Second, there is some truly distracting accent work here. Both Will and Jaden Smith deploy a strange accent that evokes... Leonardo DiCaprio in Django Unchained? Yosemite Sam? Foghorn Leghorn? Or not. Other critics have called it Caribbean, South African, and "numb-tongued Kiwi." The point is, it's so bizarre and so inconsistent that you actively spend time you should be watching the movie trying to figure out "what is this strange accent supposed to be?"
Third, there are essentially only two characters in this film, and one of them isn't a character at all. Will Smith's Cypher has exactly one note: badass. He is credited for the story idea of this movie himself, and after providing another vehicle for him to make a movie with his real-life son, his secondary consideration seemed to be creating a character that makes himself look cool. The only way he seems to know how to play the "warrior with no fear" conceit is to play a character who really shows no emotion of any kind. He's robotic from beginning to end, and has absolutely no character arc. He goes from badass to injured badass.
Fourth, the other character in the film, young Kitai, is barely better. He has a character arc, but it's absolutely the one you know it's going to be less than five minutes into the film. M. Night Shyamalan took Will Smith's story idea and co-wrote the actual script, so it may sound like I'm asking for some sort of twist ending here like from the glory days before Shyamalan's name attached to a film immediately invited ridicule. But I'm really not asking for that. I'm not asking to have the rug pulled out from under me, but neither do I want to feel like I've asked Google Plots to route me to a destination that's 100 miles distant with only two turn instructions on the way.

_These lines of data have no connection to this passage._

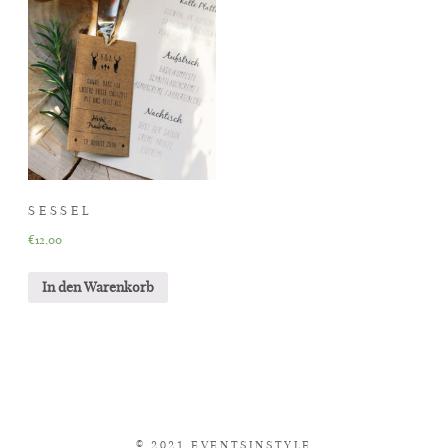
PORTFOLIO
LEIHACCESSOIRES
KONTAKT
SESSEL
€
12,00
In den Warenkorb
© 2021 EVENTSINSTYLE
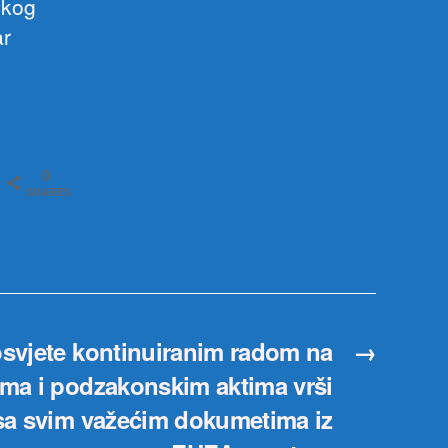
skog
ar
0
SHARES
osvjete kontinuiranim radom na
→
ma i podzakonskim aktima vrši
sa svim važećim dokumetima iz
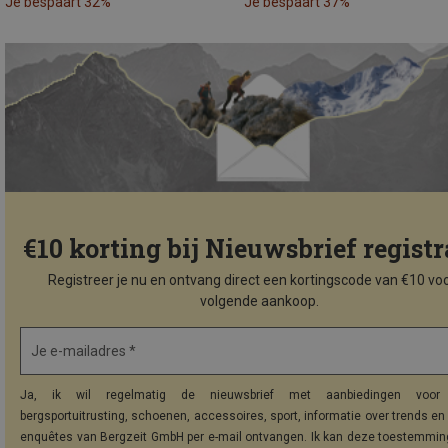
Je bespaart 32%
Je bespaart 37%
€10 korting bij Nieuwsbrief registr
Registreer je nu en ontvang direct een kortingscode van €10 voo
volgende aankoop.
Je e-mailadres *
Ja, ik wil regelmatig de nieuwsbrief met aanbiedingen voor 
bergsportuitrusting, schoenen, accessoires, sport, informatie over trends en 
enquêtes van Bergzeit GmbH per e-mail ontvangen. Ik kan deze toestemming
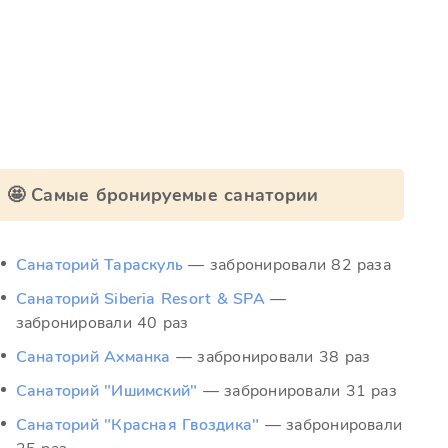
🤩 Самые бронируемые санатории
Санаторий Тараскуль
— забронировали 82 раза
Санаторий Siberia Resort & SPA
—
забронировали 40 раз
Санаторий Ахманка
— забронировали 38 раз
Санаторий "Ишимский"
— забронировали 31 раз
Санаторий "Красная Гвоздика"
— забронировали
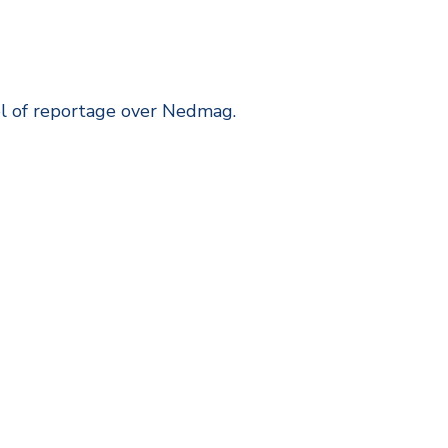
l of reportage over Nedmag.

Because of the predictability, the film generates very little tension. But it does look cool. There's some very different "future tech" design, and some well animated CG creatures. The action sequences seem more organically integrated into the movie than, say, the action of Star Trek Into Darkness (which often felt like it was checking things off a list). But, as I said earlier, After Earth commits the possibly greater sin of being boring in its lack of aspiration to anything great.
In all, I'd give it a C-. I'm not sure who I would recommend it to, but I certainly wouldn't recommend that person bother to see it in the theater.